Fortunately, it now appears that the Federal Reserve and the U.S. Treasury have averted the threat of further significant deflation and have effectively placed the nation’s largest banks on life support.  Nevertheless, the banking/credit system is still not functioning properly and virtually every sector of the economy continues to struggle, resulting in increasing unemployment numbers and a distinct reduction in spending both by businesses and consumers.

So, that said, why has the S&P 500 Index rallied 30+ percent from its low in March (which some are now terming a “generational low”) to its current level around 900?  The answer probably is that most people believe a depression scenario has been averted as the “less-bad” character of economic data exposed deep discounts in equity valuations.  A further rally from here implies expectations of significant economic strength.  Indeed, things do look better than they did two months ago, as well they should after massive infusions of capital into the credit markets and the largest fiscal stimulus program in history.

 But keep in mind that we are still not out of the woods.  Virtually every big bank in the country faces massive loan losses in their commercial loan, credit card and mortgage portfolios over the next year. The International Monetary Fund (IMF) has indicated that both European and U.S. banks are well behind the curve in terms of recognizing their credit related losses, expecting at least another $1.5 trillion to come.  The European economic outlook is perhaps more uncertain than the U.S., adding destabilizing pressure on the Euro currency.  Furthermore, almost everyone waits anxiously for signs of inflation and the anticipated headwinds from dramatically rising government deficits. 

 So what has happened since March is almost certainly a classic bear-market rally.  Bear market rallies are not unusual, but they can be very powerful.  They have occurred historically during periods of economic stress, when better than expected economic news is reported.  In April 1930, the DJIA rallied 53% off of the October 1929 market crash.  In all, between 1929 and 1932, the NYSE saw four 20% plus bear market rallies, preceding the actual generational low of the depression in July 1932, which was a whopping 86.4% lower than its high in the April 1930 bear market rally.

Since the current depression scenario now seems to have been averted, leaving us with “just” a severe recession to deal with, we probably have seen the generational market low and won’t see the kind of wild swings experienced in the 1930s.  However, we also believe it is dangerous to draw the conclusion that a new long-term bull market, based on a substantial economic recovery, has begun. The problems are not over yet and it is going to take longer than 18 months to unwind the excesses of the past 25 years.  The current market rally is likely to be corrected, or at least flattened out, with both peaks and valleys to come, as we go through the rest of 2009 and the first half of 2010.

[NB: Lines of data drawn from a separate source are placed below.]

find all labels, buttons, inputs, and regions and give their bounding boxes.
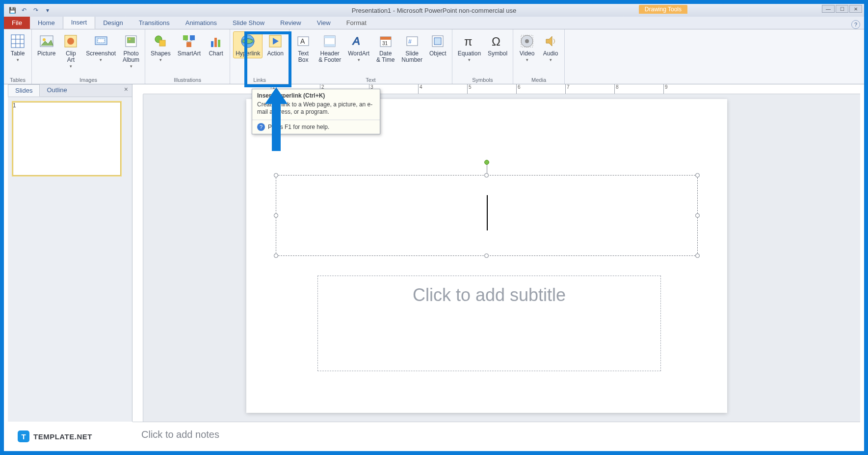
equation-button[interactable]: πEquation bbox=[455, 31, 483, 65]
tab-insert[interactable]: Insert bbox=[63, 16, 96, 29]
smartart-button[interactable]: SmartArt bbox=[175, 31, 203, 58]
clipart-button[interactable]: Clip Art bbox=[60, 31, 81, 71]
vertical-ruler bbox=[132, 94, 143, 422]
resize-handle[interactable] bbox=[274, 213, 278, 218]
textbox-button[interactable]: AText Box bbox=[292, 31, 314, 65]
slide-thumbnail-1[interactable] bbox=[13, 102, 121, 176]
resize-handle[interactable] bbox=[274, 173, 278, 177]
resize-handle[interactable] bbox=[695, 213, 700, 218]
context-tab-drawing-tools[interactable]: Drawing Tools bbox=[639, 5, 687, 14]
thumbnail-number: 1 bbox=[13, 102, 16, 109]
svg-text:Ω: Ω bbox=[492, 35, 500, 48]
svg-rect-0 bbox=[11, 35, 24, 48]
action-button[interactable]: Action bbox=[264, 31, 286, 58]
svg-point-44 bbox=[525, 39, 529, 43]
svg-rect-35 bbox=[380, 37, 391, 40]
help-icon[interactable]: ? bbox=[851, 20, 860, 29]
symbol-button[interactable]: ΩSymbol bbox=[485, 31, 510, 58]
tab-design[interactable]: Design bbox=[95, 17, 131, 29]
video-button[interactable]: Video bbox=[516, 31, 538, 65]
hyperlink-tooltip: Insert Hyperlink (Ctrl+K) Create a link … bbox=[252, 89, 380, 134]
ruler-tick: 7 bbox=[565, 84, 570, 94]
datetime-icon: 31 bbox=[377, 33, 394, 50]
audio-icon bbox=[542, 33, 559, 50]
window-controls: — ☐ ✕ bbox=[822, 5, 862, 13]
group-images: Picture Clip Art Screenshot Photo Album … bbox=[32, 29, 145, 84]
tab-transitions[interactable]: Transitions bbox=[131, 17, 178, 29]
svg-text:π: π bbox=[464, 35, 473, 48]
svg-rect-12 bbox=[127, 37, 135, 43]
minimize-button[interactable]: — bbox=[822, 5, 835, 13]
picture-icon bbox=[38, 33, 55, 50]
tab-animations[interactable]: Animations bbox=[178, 17, 225, 29]
chart-button[interactable]: Chart bbox=[205, 31, 227, 58]
clipart-icon bbox=[62, 33, 79, 50]
headerfooter-icon bbox=[321, 33, 338, 50]
resize-handle[interactable] bbox=[274, 253, 278, 258]
resize-handle[interactable] bbox=[484, 173, 489, 177]
svg-point-8 bbox=[67, 38, 74, 45]
subtitle-placeholder[interactable]: Click to add subtitle bbox=[317, 276, 661, 371]
svg-rect-16 bbox=[183, 35, 188, 40]
help-icon: ? bbox=[257, 123, 265, 131]
title-placeholder[interactable] bbox=[276, 175, 698, 256]
svg-text:A: A bbox=[300, 37, 305, 45]
outline-tab[interactable]: Outline bbox=[40, 84, 74, 97]
rotation-handle[interactable] bbox=[484, 160, 489, 165]
shapes-icon bbox=[152, 33, 169, 50]
textbox-icon: A bbox=[295, 33, 312, 50]
picture-button[interactable]: Picture bbox=[35, 31, 58, 58]
ruler-tick: 5 bbox=[467, 84, 472, 94]
ruler-tick: 6 bbox=[516, 84, 521, 94]
svg-rect-10 bbox=[98, 39, 105, 43]
slide-canvas[interactable]: Click to add subtitle bbox=[246, 99, 727, 413]
qat-redo-icon[interactable]: ↷ bbox=[31, 6, 40, 15]
close-panel-icon[interactable]: × bbox=[120, 84, 132, 97]
tab-review[interactable]: Review bbox=[272, 17, 309, 29]
slides-tab[interactable]: Slides bbox=[8, 84, 40, 97]
horizontal-ruler: 123456789 bbox=[143, 84, 860, 94]
quick-access-toolbar: 💾 ↶ ↷ ▾ bbox=[4, 6, 52, 15]
audio-button[interactable]: Audio bbox=[540, 31, 561, 65]
svg-point-6 bbox=[43, 38, 46, 41]
tab-home[interactable]: Home bbox=[30, 17, 63, 29]
wordart-button[interactable]: AWordArt bbox=[345, 31, 372, 65]
resize-handle[interactable] bbox=[695, 173, 700, 177]
qat-undo-icon[interactable]: ↶ bbox=[20, 6, 28, 15]
headerfooter-button[interactable]: Header & Footer bbox=[316, 31, 343, 65]
tooltip-help: ? Press F1 for more help. bbox=[252, 120, 380, 134]
group-illustrations: Shapes SmartArt Chart Illustrations bbox=[145, 29, 230, 84]
qat-dropdown-icon[interactable]: ▾ bbox=[43, 6, 52, 15]
table-button[interactable]: Table bbox=[7, 31, 28, 65]
close-button[interactable]: ✕ bbox=[849, 5, 862, 13]
svg-rect-32 bbox=[324, 44, 335, 47]
svg-rect-15 bbox=[159, 40, 165, 46]
watermark: T TEMPLATE.NET bbox=[18, 430, 92, 442]
svg-line-19 bbox=[185, 40, 189, 42]
slidenumber-button[interactable]: #Slide Number bbox=[399, 31, 425, 65]
svg-text:A: A bbox=[352, 35, 360, 47]
tab-format[interactable]: Format bbox=[339, 17, 374, 29]
resize-handle[interactable] bbox=[484, 253, 489, 258]
wordart-icon: A bbox=[350, 33, 367, 50]
hyperlink-button[interactable]: Hyperlink bbox=[233, 31, 263, 58]
slidenumber-icon: # bbox=[404, 33, 421, 50]
photoalbum-button[interactable]: Photo Album bbox=[120, 31, 142, 71]
maximize-button[interactable]: ☐ bbox=[836, 5, 848, 13]
object-button[interactable]: Object bbox=[427, 31, 449, 58]
shapes-button[interactable]: Shapes bbox=[148, 31, 173, 65]
equation-icon: π bbox=[461, 33, 477, 50]
resize-handle[interactable] bbox=[695, 253, 700, 258]
notes-pane[interactable]: Click to add notes bbox=[132, 422, 860, 447]
tab-slideshow[interactable]: Slide Show bbox=[225, 17, 272, 29]
screenshot-button[interactable]: Screenshot bbox=[83, 31, 118, 65]
window-title: Presentation1 - Microsoft PowerPoint non… bbox=[352, 7, 516, 14]
qat-save-icon[interactable]: 💾 bbox=[8, 6, 17, 15]
slide-editor[interactable]: Click to add subtitle bbox=[143, 94, 860, 422]
tab-view[interactable]: View bbox=[309, 17, 339, 29]
ribbon-tabs: File Home Insert Design Transitions Anim… bbox=[4, 17, 864, 29]
tab-file[interactable]: File bbox=[4, 17, 30, 29]
datetime-button[interactable]: 31Date & Time bbox=[374, 31, 397, 65]
action-icon bbox=[267, 33, 284, 50]
object-icon bbox=[429, 33, 446, 50]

We approach this environment with a cautious outlook and intend to maintain a conservative balance between equities and bonds.  Our model portfolio over the next 12 months (with the exception of client portfolios that require a higher fixed-income component) is roughly targeted to be 55-65% equities, 30-35% bonds, with the remaining cash in the U.S. Treasury Money Market Fund, awaiting opportunities.  While our cash holdings temporarily earn close to zero, we are comfortable being risk-free, as we seek further opportunities for yield in the bond market.  We believe the investment-grade bond market is in the early stages of providing acceptable long-term yields that will give our portfolios consistent underlying compound return.  Our equity holdings have participated nicely in the rally and we have and will continue to trim positions to keep our equity exposure within conservative limits.  However, if the markets and economy continue with signs of stabilization, we do like the value and dividends offered by several EVA-generating companies we follow.

This strategy has outperformed the S&P 500 index to date in 2009, as it did throughout 2008.  Most importantly, we continue to focus on preserving client capital, with a specific view toward generating some consistent compound yield.